There are a variety of factors that affect how long it takes to appraise, depending on the type of appraisal requested by your lender and the regulations of the state where you live. From start to finish, obtaining an appraisal for your home can take a few days or even a few weeks.
The actual inspection can take anywhere from 15 minutes to several hours; however, as mentioned above, those longer physical inspections are becoming less frequent since the beginning of the pandemic. It's too early to determine if the technology used during the pandemic will be around for long. It is possible that the technology will continue to accelerate home-buying processes.
What Factors Influence Home Appraisal?
The most important factor in determining the value of a home is its location.
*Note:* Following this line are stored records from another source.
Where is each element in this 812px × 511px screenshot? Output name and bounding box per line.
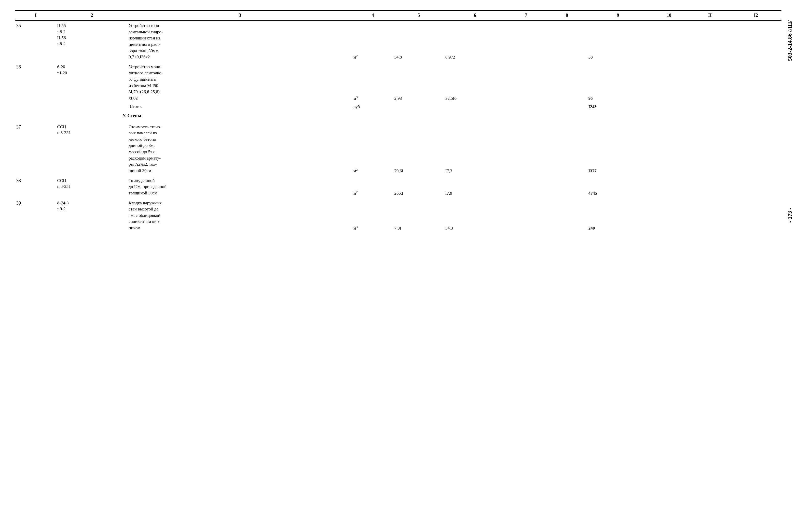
- row-col8: [546, 198, 587, 233]
- row-unit: м2: [352, 176, 393, 198]
- row-col11: [690, 122, 730, 176]
- row-col12: [730, 62, 781, 103]
- row-col10: [648, 198, 689, 233]
- row-col6: I7,3: [444, 122, 506, 176]
- row-code: ССЦ п.8-35I: [56, 176, 127, 198]
- row-col9: 95: [587, 62, 649, 103]
- col-header-3: 3: [127, 10, 352, 20]
- col-header-4: 4: [352, 10, 393, 20]
- row-col5: 54,8: [393, 20, 444, 62]
- row-unit: м3: [352, 198, 393, 233]
- row-col7: [506, 62, 546, 103]
- side-label-top: 503-2-14.86 /ЛП/: [786, 20, 793, 61]
- row-col9: 4745: [587, 176, 649, 198]
- row-col7: [506, 122, 546, 176]
- row-col10: [648, 62, 689, 103]
- row-description: Кладка наружных стен высотой до 4м, с об…: [127, 198, 352, 233]
- row-col6: I7,9: [444, 176, 506, 198]
- row-col7: [506, 20, 546, 62]
- col-header-8: 8: [546, 10, 587, 20]
- itogo-cell-2: [56, 103, 127, 111]
- row-code: ССЦ п.8-33I: [56, 122, 127, 176]
- side-label-bottom: - 173 -: [786, 208, 793, 223]
- itogo-cell-4: руб: [352, 103, 393, 111]
- row-col8: [546, 176, 587, 198]
- table-row: 37ССЦ п.8-33IСтоимость стено- вых панеле…: [15, 122, 781, 176]
- row-number: 36: [15, 62, 56, 103]
- row-col8: [546, 62, 587, 103]
- itogo-cell-3: Итого:: [127, 103, 352, 111]
- row-col8: [546, 122, 587, 176]
- table-row: 35II-55 т.8-I II-56 т.8-2Устройство гори…: [15, 20, 781, 62]
- row-number: 37: [15, 122, 56, 176]
- row-unit: м3: [352, 62, 393, 103]
- row-description: Устройство гори- зонтальной гидро- изоля…: [127, 20, 352, 62]
- row-col9: 240: [587, 198, 649, 233]
- row-col5: 2,93: [393, 62, 444, 103]
- row-code: 6-20 т.I-20: [56, 62, 127, 103]
- row-col5: 7,0I: [393, 198, 444, 233]
- col-header-9: 9: [587, 10, 649, 20]
- row-number: 35: [15, 20, 56, 62]
- row-col5: 79,6I: [393, 122, 444, 176]
- row-col9: 53: [587, 20, 649, 62]
- row-col7: [506, 198, 546, 233]
- col-header-7: 7: [506, 10, 546, 20]
- itogo-cell-1: [15, 103, 56, 111]
- row-col5: 265,I: [393, 176, 444, 198]
- itogo-cell-12: [730, 103, 781, 111]
- row-unit: м2: [352, 20, 393, 62]
- row-col11: [690, 62, 730, 103]
- row-col6: 0,972: [444, 20, 506, 62]
- row-col11: [690, 20, 730, 62]
- col-header-6: 6: [444, 10, 506, 20]
- row-col6: 34,3: [444, 198, 506, 233]
- row-col11: [690, 176, 730, 198]
- itogo-cell-9: I243: [587, 103, 649, 111]
- col-header-1: I: [15, 10, 56, 20]
- row-col11: [690, 198, 730, 233]
- header-row: I 2 3 4 5 6 7 8 9 10 II I2: [15, 10, 781, 20]
- itogo-cell-6: [444, 103, 506, 111]
- col-header-5: 5: [393, 10, 444, 20]
- main-table: I 2 3 4 5 6 7 8 9 10 II I2 35II-55 т.8-I…: [15, 10, 781, 233]
- itogo-row: Итого:рубI243: [15, 103, 781, 111]
- row-col10: [648, 122, 689, 176]
- section-label: У. Стены: [15, 110, 781, 122]
- table-row: 398-74-3 т.9-2Кладка наружных стен высот…: [15, 198, 781, 233]
- table-row: 38ССЦ п.8-35IТо же, длиной до I2м, приве…: [15, 176, 781, 198]
- row-number: 38: [15, 176, 56, 198]
- row-code: 8-74-3 т.9-2: [56, 198, 127, 233]
- row-col7: [506, 176, 546, 198]
- col-header-10: 10: [648, 10, 689, 20]
- col-header-11: II: [690, 10, 730, 20]
- row-code: II-55 т.8-I II-56 т.8-2: [56, 20, 127, 62]
- table-row: 366-20 т.I-20Устройство моно- литного ле…: [15, 62, 781, 103]
- itogo-cell-5: [393, 103, 444, 111]
- row-col8: [546, 20, 587, 62]
- row-col6: 32,5I6: [444, 62, 506, 103]
- row-description: То же, длиной до I2м, приведенной толщин…: [127, 176, 352, 198]
- row-col12: [730, 122, 781, 176]
- col-header-12: I2: [730, 10, 781, 20]
- page-container: 503-2-14.86 /ЛП/ - 173 - I 2 3 4 5 6 7 8…: [15, 10, 797, 233]
- row-col9: I377: [587, 122, 649, 176]
- row-col12: [730, 198, 781, 233]
- row-col12: [730, 20, 781, 62]
- row-number: 39: [15, 198, 56, 233]
- col-header-2: 2: [56, 10, 127, 20]
- row-description: Устройство моно- литного ленточно- го фу…: [127, 62, 352, 103]
- section-header-row: У. Стены: [15, 110, 781, 122]
- row-col10: [648, 176, 689, 198]
- row-unit: м2: [352, 122, 393, 176]
- itogo-cell-7: [506, 103, 546, 111]
- itogo-cell-10: [648, 103, 689, 111]
- row-col10: [648, 20, 689, 62]
- side-labels: 503-2-14.86 /ЛП/ - 173 -: [783, 20, 797, 223]
- row-col12: [730, 176, 781, 198]
- itogo-cell-8: [546, 103, 587, 111]
- itogo-cell-11: [690, 103, 730, 111]
- row-description: Стоимость стено- вых панелей из легкого …: [127, 122, 352, 176]
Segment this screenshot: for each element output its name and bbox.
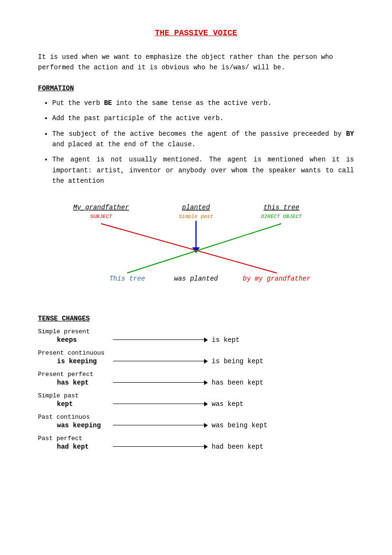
tense-row-1: is keepingis being kept <box>38 357 354 365</box>
tense-arrow-5 <box>113 444 208 449</box>
tense-changes-section: TENSE CHANGES Simple presentkeepsis kept… <box>38 315 354 451</box>
tense-row-0: keepsis kept <box>38 336 354 344</box>
tense-passive-0: is kept <box>212 336 240 344</box>
svg-text:was planted: was planted <box>174 275 218 282</box>
formation-list: Put the verb BE into the same tense as t… <box>38 98 354 187</box>
svg-text:this tree: this tree <box>263 204 299 211</box>
tense-group-1: Present continuousis keepingis being kep… <box>38 349 354 365</box>
tense-group-4: Past continuoswas keepingwas being kept <box>38 414 354 429</box>
tense-passive-1: is being kept <box>212 357 263 365</box>
tense-active-4: was keeping <box>57 422 109 429</box>
arrow-line-4 <box>113 425 204 425</box>
tense-row-2: has kepthas been kept <box>38 379 354 386</box>
bullet-3: The subject of the active becomes the ag… <box>52 129 354 150</box>
arrow-line-1 <box>113 361 204 361</box>
tense-passive-3: was kept <box>212 400 243 408</box>
arrow-line-3 <box>113 404 204 404</box>
tense-label-5: Past perfect <box>38 435 354 442</box>
bullet-2: Add the past participle of the active ve… <box>52 113 354 123</box>
tense-arrow-0 <box>113 338 208 342</box>
arrow-line-0 <box>113 339 204 340</box>
tense-group-0: Simple presentkeepsis kept <box>38 328 354 344</box>
arrow-head-4 <box>204 423 208 428</box>
svg-text:My grandfather: My grandfather <box>73 204 129 211</box>
tense-row-5: had kepthad been kept <box>38 443 354 451</box>
tense-groups: Simple presentkeepsis keptPresent contin… <box>38 328 354 451</box>
svg-text:SUBJECT: SUBJECT <box>90 214 113 219</box>
page-title: THE PASSIVE VOICE <box>38 28 354 38</box>
svg-text:planted: planted <box>182 204 210 211</box>
bullet-1: Put the verb BE into the same tense as t… <box>52 98 354 108</box>
tense-active-5: had kept <box>57 443 109 451</box>
tense-passive-2: has been kept <box>212 379 263 386</box>
bullet-4: The agent is not usually mentioned. The … <box>52 154 354 186</box>
tense-group-2: Present perfecthas kepthas been kept <box>38 371 354 386</box>
tense-group-3: Simple pastkeptwas kept <box>38 392 354 408</box>
tense-arrow-2 <box>113 380 208 385</box>
tense-active-3: kept <box>57 400 109 408</box>
tense-row-4: was keepingwas being kept <box>38 422 354 429</box>
tense-label-4: Past continuos <box>38 414 354 421</box>
tense-arrow-1 <box>113 359 208 364</box>
tense-changes-title: TENSE CHANGES <box>38 315 354 322</box>
tense-arrow-4 <box>113 423 208 428</box>
formation-title: FORMATION <box>38 85 354 92</box>
tense-label-0: Simple present <box>38 328 354 335</box>
arrow-head-5 <box>204 444 208 449</box>
arrow-line-5 <box>113 446 204 447</box>
arrow-head-1 <box>204 359 208 364</box>
svg-line-8 <box>101 224 277 273</box>
arrow-head-2 <box>204 380 208 385</box>
svg-line-9 <box>127 224 281 273</box>
tense-active-1: is keeping <box>57 357 109 365</box>
arrow-head-0 <box>204 338 208 342</box>
svg-text:This tree: This tree <box>109 275 145 282</box>
svg-text:Simple past: Simple past <box>179 214 214 219</box>
tense-label-3: Simple past <box>38 392 354 399</box>
tense-active-0: keeps <box>57 336 109 344</box>
tense-arrow-3 <box>113 402 208 406</box>
arrow-head-3 <box>204 402 208 406</box>
svg-text:DIRECT OBJECT: DIRECT OBJECT <box>261 214 302 219</box>
passive-voice-diagram: My grandfather SUBJECT planted Simple pa… <box>38 196 354 301</box>
svg-text:by my grandfather: by my grandfather <box>243 275 311 282</box>
arrow-line-2 <box>113 382 204 383</box>
intro-paragraph: It is used when we want to emphasize the… <box>38 52 354 73</box>
tense-passive-4: was being kept <box>212 422 268 429</box>
tense-label-2: Present perfect <box>38 371 354 378</box>
tense-label-1: Present continuous <box>38 349 354 357</box>
tense-group-5: Past perfecthad kepthad been kept <box>38 435 354 451</box>
tense-active-2: has kept <box>57 379 109 386</box>
tense-passive-5: had been kept <box>212 443 263 451</box>
tense-row-3: keptwas kept <box>38 400 354 408</box>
If the home is located in an unattractive neighborhood, near a junkyard, powerlines, or on a busy street, it will have a negative impact on its value. It will have a higher value if it is located on a well-maintained street, close (but not too close) to a good supermarket.
While you cannot change the location of the property, you can positively influence other aspects of a home appraisal. You can improve curb appeal by cleaning up the house and taking care of routine maintenance items and minor repairs. A messy house should not have any effect on an appraisal of a home, but appraisers are also human. Even if they are not conscious, clutter and dust can affect them.
Home Appraisal Tips for Buyers
The home appraisal can have an impact on the selling price and mortgage amount of a house. A home appraisal that isn't in line with your purchase price can spell trouble. You may have to negotiate with the seller or bring more cash if the appraised value of the house is lower than what you agreed to pay. Sometimes, an appraisal that is too low could cause you to leave the house. Here are some tips for buying a house.
- Be Thoughtful About Your Offer.
In a hot market, buyers may be forced to offer more than the asking price. Sometimes buyers will offer to pay more than the property is worth. This might not be a problem if you have more money, but if your cash flow is limited, it could mean that you are unable to finance the home. You need to be familiar with the market in order to avoid this. You can keep an eye out for similar sales and find a top-rated real estate agent who is familiar with the area.
- Appeal The Appraisal
Are you concerned that the appraiser committed an error? The decision may be appealed.
To ensure everything is in order, review the appraisal report. Did they accurately record all property details? Are the comparable properties cited in the report too close to the house you are buying? These could be grounds for disputing the appraisal. Contact your lender to begin the appeal process.
This is a lengthy process, and appraisers have the chance to correct mistakes before a new appraisal can be ordered.
- Don't Stress
You can't control the appraisal results. As the buyer, you have to hope that things go according to plan. An appraisal protects you and your lender against overpaying for a house. A low appraisal might just be a blessing in disguise.
The Bottom Line
If everything goes smoothly, the home appraisal is just another thing to check off the list. If the appraised value is less than what was expected, the transaction could be delayed or even canceled.
Whatever circumstances you face in your house buying, selling, or refinancing process, an understanding of the way the appraisal process works will only benefit you, especially when you're looking to purchase your first house.